* **Task brief**:
Among the records below, which lines contain the string "besuchen"? Report them.

____ Given information

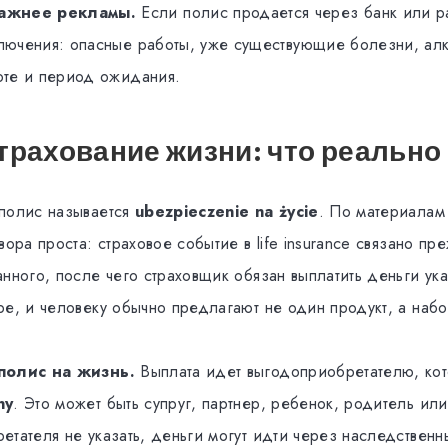
важнее рекламы.
Если полис продается через банк или р
лючения: опасные работы, уже существующие болезни, алк
оте и период ожидания.
трахование жизни: что реально
полис называется
ubezpieczenie na życie
. По материалам
вора проста: страховое событие в life insurance связано пр
анного, после чего страховщик обязан выплатить деньги ук
ре, и человеку обычно предлагают не один продукт, а наб
полис на жизнь.
Выплата идет выгодоприобретателю, кот
ny
. Это может быть супруг, партнер, ребенок, родитель ил
етателя не указать, деньги могут идти через наследственн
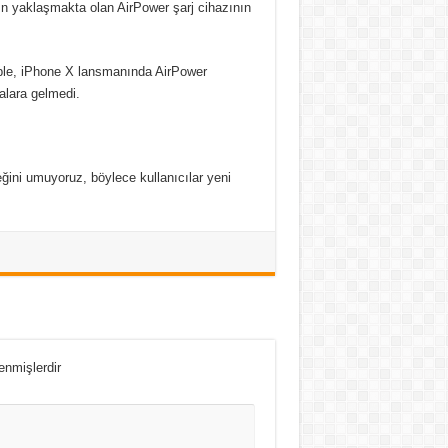
ın yaklaşmakta olan AirPower şarj cihazının
Apple, iPhone X lansmanında AirPower
alara gelmedi.
eğini umuyoruz, böylece kullanıcılar yeni
lenmişlerdir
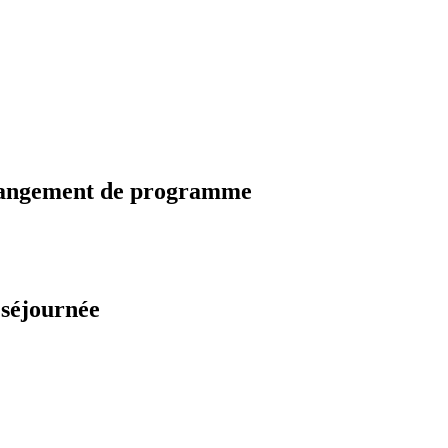
changement de programme
 séjournée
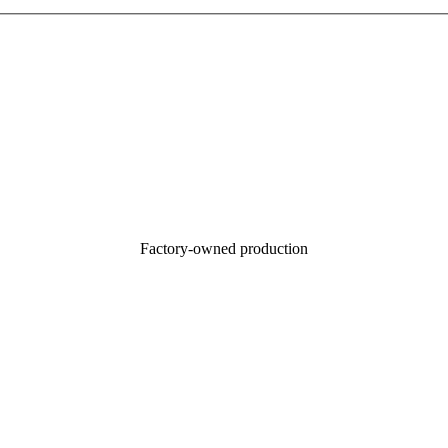
​Factory-owned production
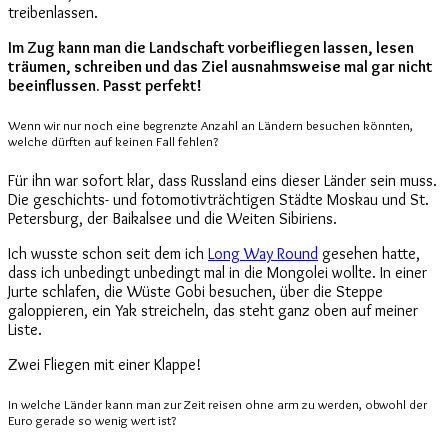
treibenlassen.
Im Zug kann man die Landschaft vorbeifliegen lassen, lesen
träumen, schreiben und das Ziel ausnahmsweise mal gar nicht
beeinflussen. Passt perfekt!
Wenn wir nur noch eine begrenzte Anzahl an Ländern besuchen könnten,
welche dürften auf keinen Fall fehlen?
Für ihn war sofort klar, dass Russland eins dieser Länder sein muss.
Die geschichts- und fotomotivträchtigen Städte Moskau und St.
Petersburg, der Baikalsee und die Weiten Sibiriens.
Ich wusste schon seit dem ich
Long Way Round
gesehen hatte,
dass ich unbedingt unbedingt mal in die Mongolei wollte. In einer
Jurte schlafen, die Wüste Gobi besuchen, über die Steppe
galoppieren, ein Yak streicheln, das steht ganz oben auf meiner
Liste.
Zwei Fliegen mit einer Klappe!
In welche Länder kann man zur Zeit reisen ohne arm zu werden, obwohl der
Euro gerade so wenig wert ist?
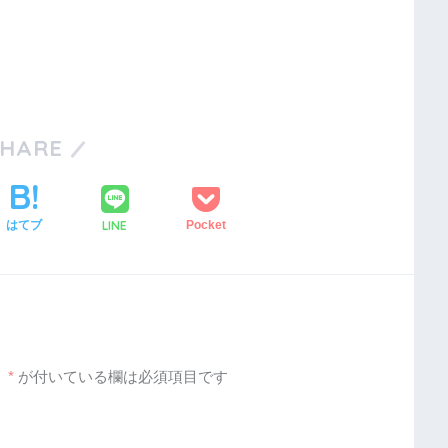
SHARE
LINE
はてブ
Pocket
。
*
が付いている欄は必須項目です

________

* **Solution**:
Wenn wir nur noch eine begrenzte Anzahl an Ländern besuchen könnten,
Jurte schlafen, die Wüste Gobi besuchen, über die Steppe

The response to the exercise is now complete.